Coach Bill Belichick might be the smartest football guy in the history of the sport, but he erred in trading Garoppolo to the San Francisco 49ers for a second-round pick. Forget about the long-term implications; let's focus on the now.
In Super Bowl-or-bust mode, always the case in these parts, Belichick decided to go Brady-or-bust by shipping out Garoppolo in a highly controversial trade. Brady has been terrific this season -- he probably will be named the league's MVP for the third time in his illustrious career -- but he's 40 years old and football is a contact sport.

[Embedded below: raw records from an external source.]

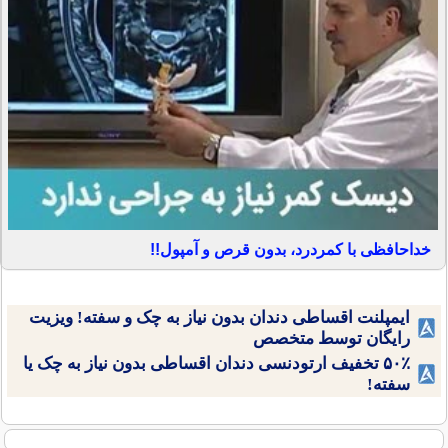
خداحافظی با کمردرد، بدون قرص و آمپول!!
ایمپلنت اقساطی دندان بدون نیاز به چک و سفته! ویزیت
رایگان توسط متخصص
۵۰٪ تخفیف ارتودنسی دندان اقساطی بدون نیاز به چک یا
سفته!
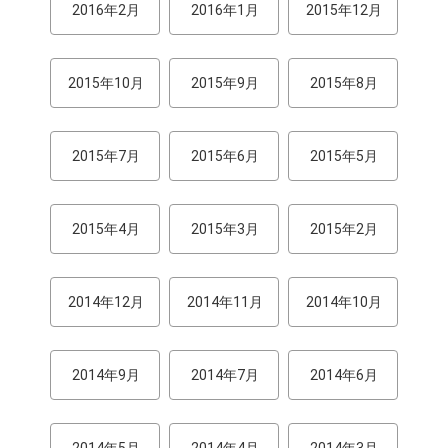
2016年2月
2016年1月
2015年12月
2015年10月
2015年9月
2015年8月
2015年7月
2015年6月
2015年5月
2015年4月
2015年3月
2015年2月
2014年12月
2014年11月
2014年10月
2014年9月
2014年7月
2014年6月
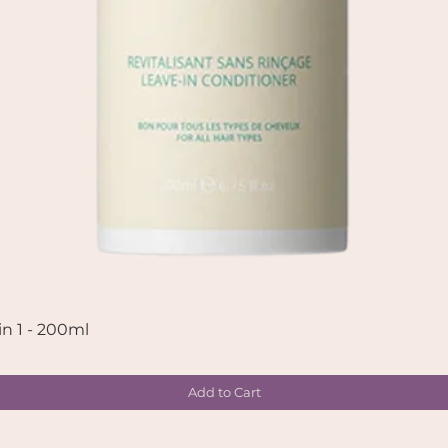
in 1 - 200ml
Quick View
Add to Cart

Guys get hurt, and Brady injured his famous right hand while colliding with a teammate in practice on Wednesday. There's no way he will sit out Sunday, but if he suddenly starts throwing like Blake Bortles, everyone will know he's not right. Brady's hand will get more TV time than Curt Schilling's right ankle/bloody sock got in the 2004 postseason.
Worse, what if Brady aggravates the injury and can't finish the game?
Belichick will have no choice but to turn to Brian Hoyer, whose only postseason experience was a disaster. Starting for the Houston Texans in 2015, he threw four interceptions and passed for 136 yards in a 30-0 loss to the Kansas City Chiefs.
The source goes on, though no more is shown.